According to a new survey of executives done by the Futurestep division of Korn Ferry, a majority of executives believe that having women in STEM roles in their companies is likely to do great things for their company’s bottom line.
However, while 63% of the 913 responses indicated that the executive personally believed that having women in STEM roles would be good for the company, a much lower percentage (30%) indicated that it was not required of them to include female candidates in their recruiting process.
Overall, despite the optimism shared by many of the executives surveyed, the current statistics for women currently working in STEM fields remain underwhelming. According to a U.S. Census Bureau survey, 48% of the total U.S. workforce is women, but a disproportionate 26% of the STEM workforce is made up of women.

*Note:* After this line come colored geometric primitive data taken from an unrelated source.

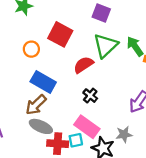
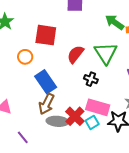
green triangle: (105, 46) -> (106, 53), moved
blue rectangle: (43, 82) -> (46, 82), turned 45
red cross: (58, 144) -> (75, 116), moved, turned -30

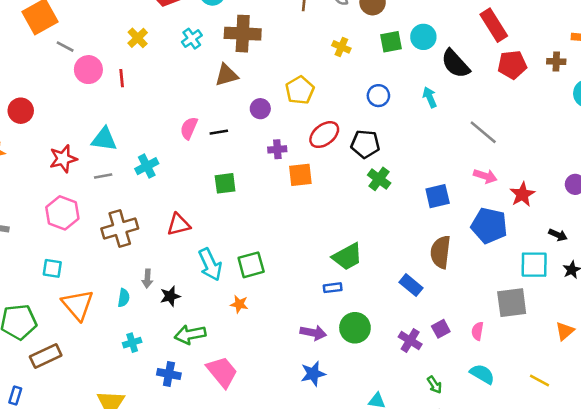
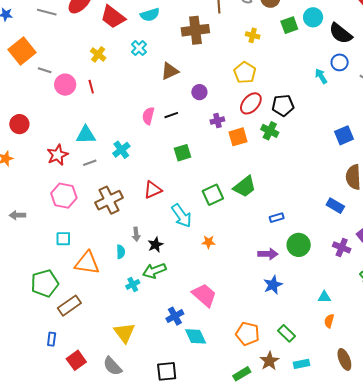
brown cross: (243, 34) -> (195, 30), moved
yellow pentagon: (300, 90) -> (245, 73), moved
blue circle: (378, 96) -> (340, 62), moved
cyan arrow: (430, 97) -> (321, 76), moved
green cross: (379, 179) -> (270, 131), moved
green trapezoid: (347, 257) -> (245, 187), moved
green square: (251, 265) -> (213, 195), moved
orange triangle: (78, 305) -> (87, 263), turned -32
green arrow: (190, 335) -> (154, 271), moved
blue cross: (169, 374) -> (175, 316), moved, turned -30

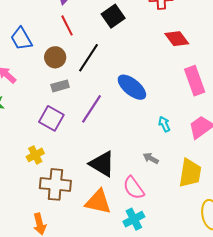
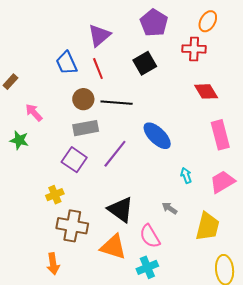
blue trapezoid: (21, 39) -> (67, 63), moved
black line: (89, 58) -> (117, 103), turned 56
gray rectangle: (60, 86) -> (86, 128), size x1.4

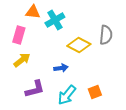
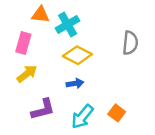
yellow diamond: (79, 45) -> (77, 55), moved
orange square: (95, 92) -> (117, 113), turned -32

Despite the gap that remains, there is significant reason for optimism going forward. As a society, we are coming from a recent place where there were very few women in STEM fields at all. When you consider the uphill climb in that way, many of the recent achievements and growth in STEM by women are extremely impressive.
More than half of the executives surveyed (59%) reported that there were more women working in their organizations today than there were five years ago. And a similar number (58%) believed that making a special effort to recruit women into STEM roles would have positive business results.
What do you think about this survey? Ultimately, it may help for companies to make an effort to recruit women who excel in STEM fields, but to institute real change we need to start encouraging them earlier. Encouraging elementary and high school age girls to follow their interest in science and technology is the best way to narrow the gender gap in STEM.